=== EXERCISE DETAILS ===
Give back exactly the stretch of data below from the line holding "Schüssler zu Beginn" through the line holding "Passarela do Samba", both ends included, and leave the remaining lines out.

[[ INPUT RECORDS open ]]

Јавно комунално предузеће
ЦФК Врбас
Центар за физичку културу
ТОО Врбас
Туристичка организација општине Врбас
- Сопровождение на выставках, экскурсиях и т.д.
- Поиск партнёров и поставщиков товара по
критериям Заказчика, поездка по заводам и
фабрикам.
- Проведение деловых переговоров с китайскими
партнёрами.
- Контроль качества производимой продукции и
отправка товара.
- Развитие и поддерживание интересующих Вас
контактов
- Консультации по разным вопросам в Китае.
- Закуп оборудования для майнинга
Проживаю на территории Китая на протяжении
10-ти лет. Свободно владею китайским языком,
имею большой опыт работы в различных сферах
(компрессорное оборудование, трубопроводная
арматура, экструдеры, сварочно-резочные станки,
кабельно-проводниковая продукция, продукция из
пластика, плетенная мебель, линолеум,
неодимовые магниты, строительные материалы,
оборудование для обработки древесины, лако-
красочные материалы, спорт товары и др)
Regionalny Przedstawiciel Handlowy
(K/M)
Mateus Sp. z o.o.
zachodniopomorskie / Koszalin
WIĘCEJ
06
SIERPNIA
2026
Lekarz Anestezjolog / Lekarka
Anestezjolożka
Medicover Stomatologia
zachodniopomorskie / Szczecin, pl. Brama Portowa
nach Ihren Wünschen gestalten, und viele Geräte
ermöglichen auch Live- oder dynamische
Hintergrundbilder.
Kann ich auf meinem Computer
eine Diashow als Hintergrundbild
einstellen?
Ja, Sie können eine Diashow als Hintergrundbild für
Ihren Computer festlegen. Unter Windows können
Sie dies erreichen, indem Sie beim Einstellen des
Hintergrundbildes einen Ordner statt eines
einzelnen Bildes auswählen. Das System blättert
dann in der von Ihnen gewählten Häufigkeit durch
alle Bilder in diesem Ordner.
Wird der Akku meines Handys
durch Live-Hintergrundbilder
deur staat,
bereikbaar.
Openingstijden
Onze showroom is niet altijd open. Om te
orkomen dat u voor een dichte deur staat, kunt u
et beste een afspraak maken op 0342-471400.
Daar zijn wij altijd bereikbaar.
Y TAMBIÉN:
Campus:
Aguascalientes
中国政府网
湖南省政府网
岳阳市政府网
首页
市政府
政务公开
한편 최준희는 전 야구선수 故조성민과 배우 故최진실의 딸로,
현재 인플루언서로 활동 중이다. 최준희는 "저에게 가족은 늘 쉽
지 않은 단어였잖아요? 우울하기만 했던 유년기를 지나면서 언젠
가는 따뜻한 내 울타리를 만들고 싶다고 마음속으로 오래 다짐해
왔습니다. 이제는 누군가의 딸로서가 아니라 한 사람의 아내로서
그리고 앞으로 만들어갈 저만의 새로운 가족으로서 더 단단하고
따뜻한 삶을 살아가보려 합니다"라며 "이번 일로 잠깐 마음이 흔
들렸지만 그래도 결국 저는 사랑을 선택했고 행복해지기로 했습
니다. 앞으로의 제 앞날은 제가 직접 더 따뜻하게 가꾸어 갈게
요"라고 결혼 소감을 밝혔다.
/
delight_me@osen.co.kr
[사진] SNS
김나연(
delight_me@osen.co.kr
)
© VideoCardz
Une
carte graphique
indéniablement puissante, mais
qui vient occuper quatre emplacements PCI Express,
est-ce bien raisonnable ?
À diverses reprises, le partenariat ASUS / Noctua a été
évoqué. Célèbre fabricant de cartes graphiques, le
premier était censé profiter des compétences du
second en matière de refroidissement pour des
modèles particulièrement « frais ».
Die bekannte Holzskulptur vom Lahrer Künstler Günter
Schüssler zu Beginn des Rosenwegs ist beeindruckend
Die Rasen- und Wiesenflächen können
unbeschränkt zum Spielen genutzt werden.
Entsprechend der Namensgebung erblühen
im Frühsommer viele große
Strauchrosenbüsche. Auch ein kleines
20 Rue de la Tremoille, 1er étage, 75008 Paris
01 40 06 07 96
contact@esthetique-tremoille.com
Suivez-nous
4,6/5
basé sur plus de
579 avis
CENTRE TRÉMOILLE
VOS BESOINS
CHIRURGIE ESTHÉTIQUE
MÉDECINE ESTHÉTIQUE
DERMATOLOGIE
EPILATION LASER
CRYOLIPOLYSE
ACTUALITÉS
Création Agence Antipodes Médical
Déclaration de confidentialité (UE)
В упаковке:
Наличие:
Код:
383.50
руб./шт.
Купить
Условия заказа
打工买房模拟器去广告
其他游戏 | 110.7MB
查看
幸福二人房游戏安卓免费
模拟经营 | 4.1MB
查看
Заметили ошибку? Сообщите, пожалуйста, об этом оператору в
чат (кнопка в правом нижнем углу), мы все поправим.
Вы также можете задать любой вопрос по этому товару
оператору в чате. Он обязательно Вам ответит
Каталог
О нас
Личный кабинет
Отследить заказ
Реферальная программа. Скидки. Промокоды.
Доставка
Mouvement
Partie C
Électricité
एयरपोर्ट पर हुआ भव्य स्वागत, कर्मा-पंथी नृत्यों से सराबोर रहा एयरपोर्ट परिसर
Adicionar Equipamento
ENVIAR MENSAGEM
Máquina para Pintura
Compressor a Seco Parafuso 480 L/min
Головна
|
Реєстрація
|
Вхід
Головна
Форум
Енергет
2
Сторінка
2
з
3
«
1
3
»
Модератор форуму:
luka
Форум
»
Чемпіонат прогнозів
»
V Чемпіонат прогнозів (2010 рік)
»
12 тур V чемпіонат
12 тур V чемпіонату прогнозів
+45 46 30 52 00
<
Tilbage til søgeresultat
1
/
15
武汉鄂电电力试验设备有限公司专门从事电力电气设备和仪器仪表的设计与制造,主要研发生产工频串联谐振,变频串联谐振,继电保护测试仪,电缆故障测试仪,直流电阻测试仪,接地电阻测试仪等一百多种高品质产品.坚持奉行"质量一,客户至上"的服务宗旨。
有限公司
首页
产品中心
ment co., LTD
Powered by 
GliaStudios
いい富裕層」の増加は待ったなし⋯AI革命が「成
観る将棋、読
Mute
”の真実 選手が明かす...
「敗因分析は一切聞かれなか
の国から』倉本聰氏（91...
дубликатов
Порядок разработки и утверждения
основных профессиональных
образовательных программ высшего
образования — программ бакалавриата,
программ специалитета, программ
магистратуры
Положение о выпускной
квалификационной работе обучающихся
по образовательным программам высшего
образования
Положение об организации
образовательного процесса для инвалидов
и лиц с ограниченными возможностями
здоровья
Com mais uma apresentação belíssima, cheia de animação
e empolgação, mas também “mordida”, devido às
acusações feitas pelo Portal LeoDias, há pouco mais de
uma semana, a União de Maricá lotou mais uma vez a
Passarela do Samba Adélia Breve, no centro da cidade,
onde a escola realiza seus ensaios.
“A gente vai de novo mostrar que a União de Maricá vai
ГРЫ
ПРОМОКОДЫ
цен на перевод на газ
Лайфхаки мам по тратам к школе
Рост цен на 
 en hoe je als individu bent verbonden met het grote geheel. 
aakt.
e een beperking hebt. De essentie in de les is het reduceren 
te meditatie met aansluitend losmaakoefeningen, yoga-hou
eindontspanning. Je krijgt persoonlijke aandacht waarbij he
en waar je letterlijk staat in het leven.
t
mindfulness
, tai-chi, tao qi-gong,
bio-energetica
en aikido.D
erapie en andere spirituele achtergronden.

[[ INPUT RECORDS closed ]]

=== OUTPUT OF THE EXERCISE ===
Schüssler zu Beginn des Rosenwegs ist beeindruckend
Die Rasen- und Wiesenflächen können
unbeschränkt zum Spielen genutzt werden.
Entsprechend der Namensgebung erblühen
im Frühsommer viele große
Strauchrosenbüsche. Auch ein kleines
20 Rue de la Tremoille, 1er étage, 75008 Paris
01 40 06 07 96
contact@esthetique-tremoille.com
Suivez-nous
4,6/5
basé sur plus de
579 avis
CENTRE TRÉMOILLE
VOS BESOINS
CHIRURGIE ESTHÉTIQUE
MÉDECINE ESTHÉTIQUE
DERMATOLOGIE
EPILATION LASER
CRYOLIPOLYSE
ACTUALITÉS
Création Agence Antipodes Médical
Déclaration de confidentialité (UE)
В упаковке:
Наличие:
Код:
383.50
руб./шт.
Купить
Условия заказа
打工买房模拟器去广告
其他游戏 | 110.7MB
查看
幸福二人房游戏安卓免费
模拟经营 | 4.1MB
查看
Заметили ошибку? Сообщите, пожалуйста, об этом оператору в
чат (кнопка в правом нижнем углу), мы все поправим.
Вы также можете задать любой вопрос по этому товару
оператору в чате. Он обязательно Вам ответит
Каталог
О нас
Личный кабинет
Отследить заказ
Реферальная программа. Скидки. Промокоды.
Доставка
Mouvement
Partie C
Électricité
एयरपोर्ट पर हुआ भव्य स्वागत, कर्मा-पंथी नृत्यों से सराबोर रहा एयरपोर्ट परिसर
Adicionar Equipamento
ENVIAR MENSAGEM
Máquina para Pintura
Compressor a Seco Parafuso 480 L/min
Головна
|
Реєстрація
|
Вхід
Головна
Форум
Енергет
2
Сторінка
2
з
3
«
1
3
»
Модератор форуму:
luka
Форум
»
Чемпіонат прогнозів
»
V Чемпіонат прогнозів (2010 рік)
»
12 тур V чемпіонат
12 тур V чемпіонату прогнозів
+45 46 30 52 00
<
Tilbage til søgeresultat
1
/
15
武汉鄂电电力试验设备有限公司专门从事电力电气设备和仪器仪表的设计与制造,主要研发生产工频串联谐振,变频串联谐振,继电保护测试仪,电缆故障测试仪,直流电阻测试仪,接地电阻测试仪等一百多种高品质产品.坚持奉行"质量一,客户至上"的服务宗旨。
有限公司
首页
产品中心
ment co., LTD
Powered by 
GliaStudios
いい富裕層」の増加は待ったなし⋯AI革命が「成
観る将棋、読
Mute
”の真実 選手が明かす...
「敗因分析は一切聞かれなか
の国から』倉本聰氏（91...
дубликатов
Порядок разработки и утверждения
основных профессиональных
образовательных программ высшего
образования — программ бакалавриата,
программ специалитета, программ
магистратуры
Положение о выпускной
квалификационной работе обучающихся
по образовательным программам высшего
образования
Положение об организации
образовательного процесса для инвалидов
и лиц с ограниченными возможностями
здоровья
Com mais uma apresentação belíssima, cheia de animação
e empolgação, mas também “mordida”, devido às
acusações feitas pelo Portal LeoDias, há pouco mais de
uma semana, a União de Maricá lotou mais uma vez a
Passarela do Samba Adélia Breve, no centro da cidade,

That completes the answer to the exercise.